**Required work**
Copy, from the data below, every line that has "each" in it.

**Excerpted records**
------

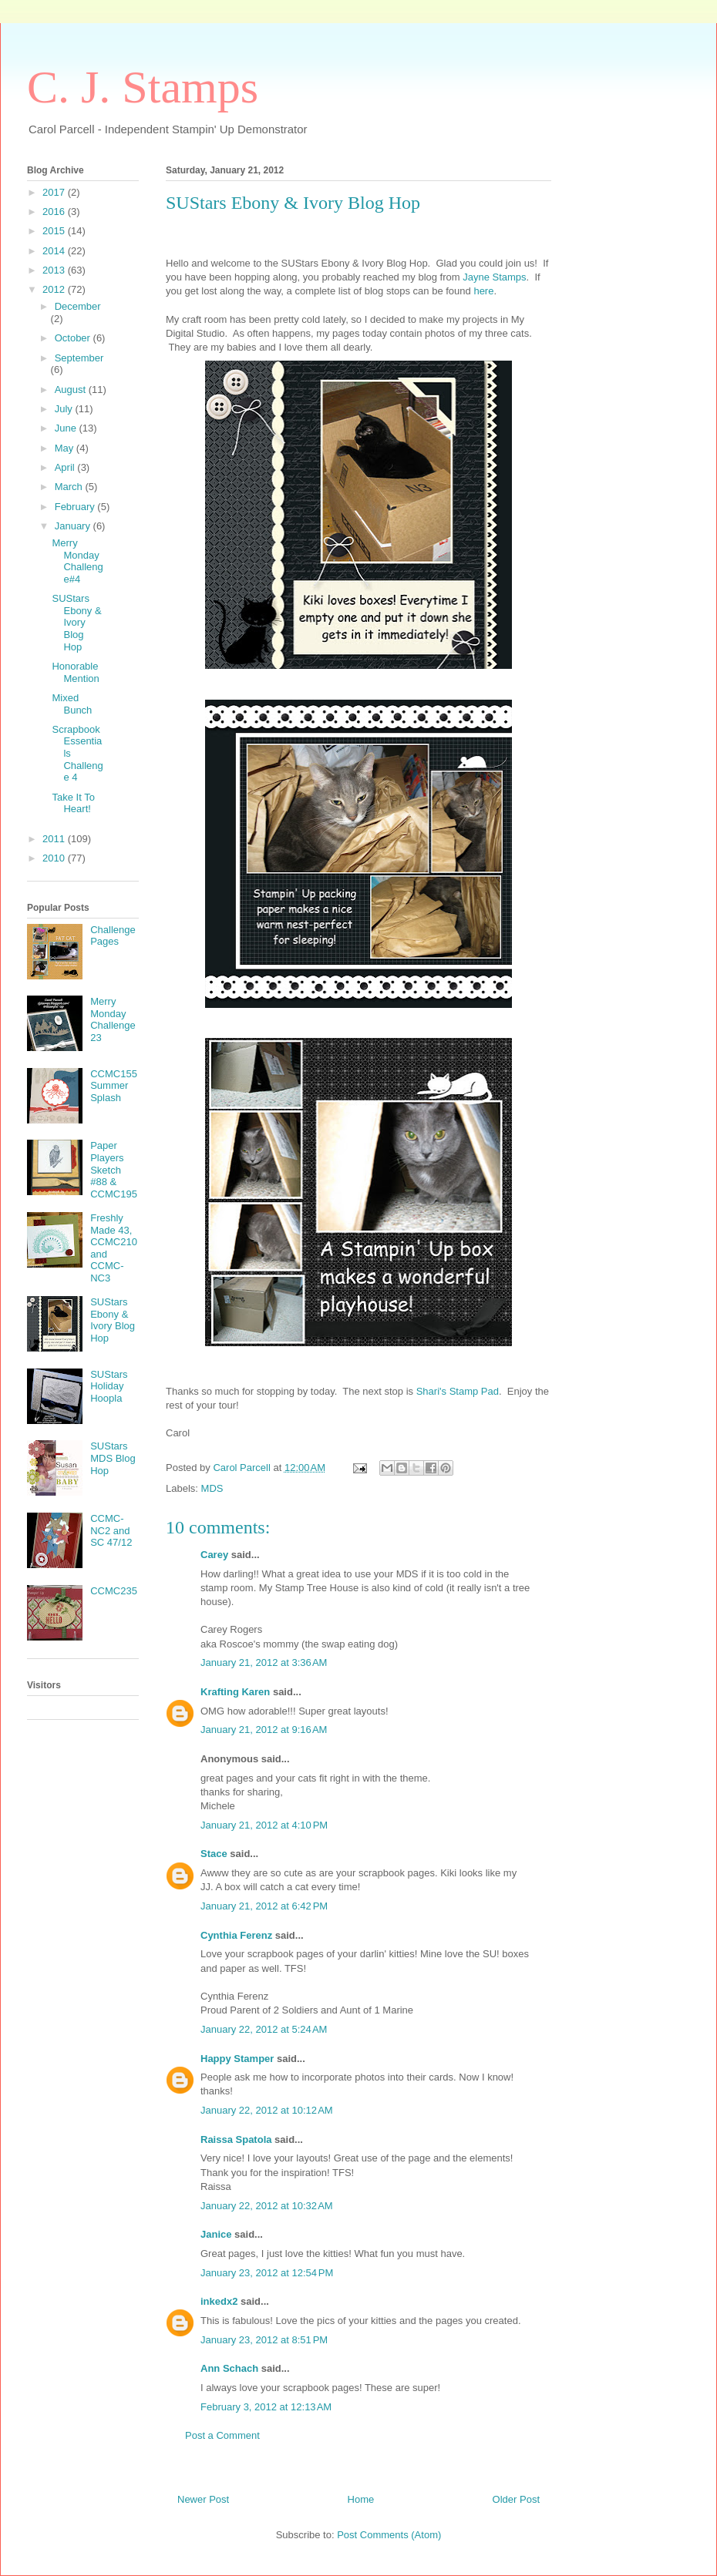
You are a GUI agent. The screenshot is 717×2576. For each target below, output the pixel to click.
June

------

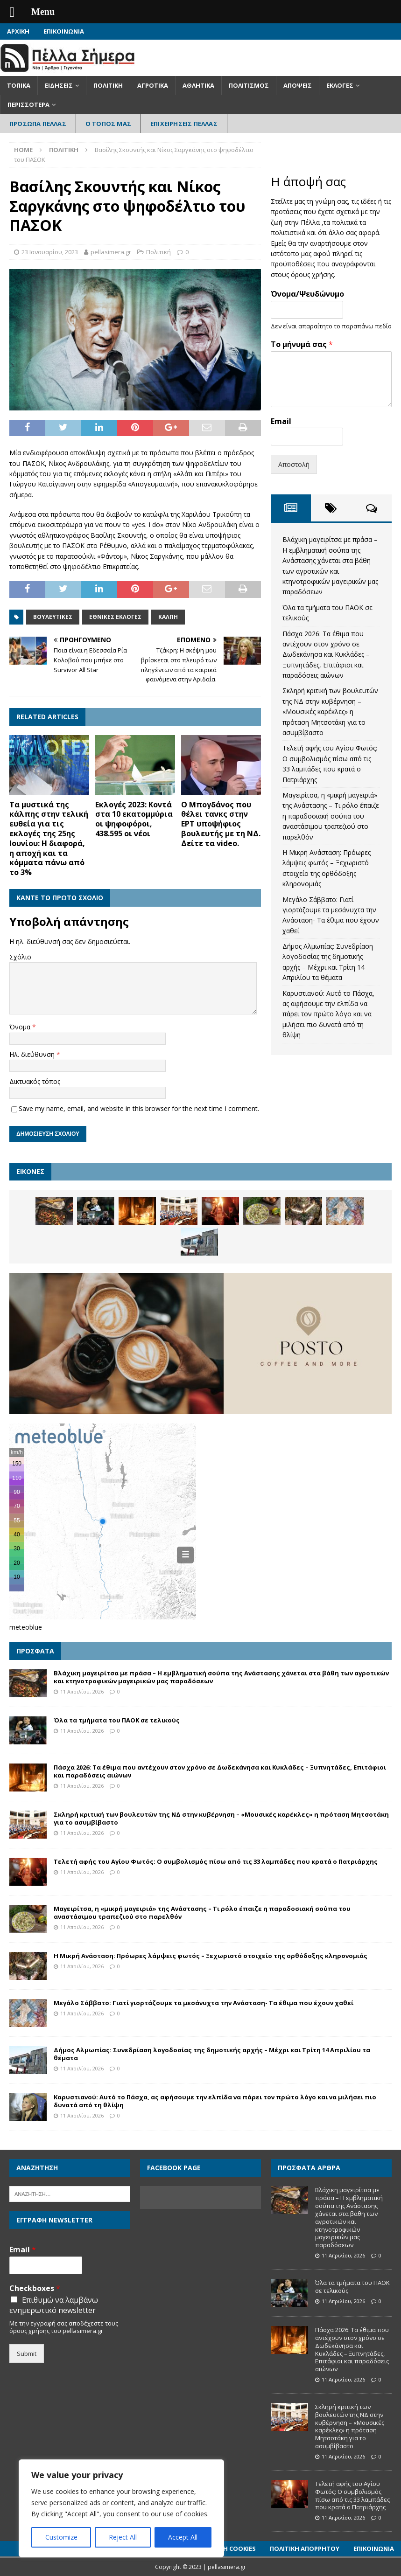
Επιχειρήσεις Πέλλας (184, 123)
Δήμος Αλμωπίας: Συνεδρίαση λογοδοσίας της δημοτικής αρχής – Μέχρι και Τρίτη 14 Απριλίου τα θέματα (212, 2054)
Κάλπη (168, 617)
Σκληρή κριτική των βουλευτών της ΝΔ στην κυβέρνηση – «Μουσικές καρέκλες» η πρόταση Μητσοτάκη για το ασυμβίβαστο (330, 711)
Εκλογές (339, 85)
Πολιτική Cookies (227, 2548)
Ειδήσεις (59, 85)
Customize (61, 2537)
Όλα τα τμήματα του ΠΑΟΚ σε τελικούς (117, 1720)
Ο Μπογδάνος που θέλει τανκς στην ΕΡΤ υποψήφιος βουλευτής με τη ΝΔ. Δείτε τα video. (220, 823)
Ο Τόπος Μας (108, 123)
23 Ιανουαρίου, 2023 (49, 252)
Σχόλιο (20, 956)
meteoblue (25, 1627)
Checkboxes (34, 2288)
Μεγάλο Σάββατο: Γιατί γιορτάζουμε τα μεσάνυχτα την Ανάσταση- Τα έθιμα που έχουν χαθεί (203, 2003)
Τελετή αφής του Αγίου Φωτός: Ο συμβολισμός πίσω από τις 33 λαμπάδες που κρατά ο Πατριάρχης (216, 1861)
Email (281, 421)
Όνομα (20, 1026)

------

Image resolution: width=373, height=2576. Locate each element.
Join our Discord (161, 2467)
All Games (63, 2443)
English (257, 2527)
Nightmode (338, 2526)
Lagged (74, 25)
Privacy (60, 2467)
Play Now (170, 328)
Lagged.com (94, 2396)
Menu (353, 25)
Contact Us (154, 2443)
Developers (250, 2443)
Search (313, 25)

------

**Result of this task**
You are a GUI agent. The screenshot is 717×2576. For each target below, output the pixel to click.
Image resolution: width=373, height=2576. Locate each element.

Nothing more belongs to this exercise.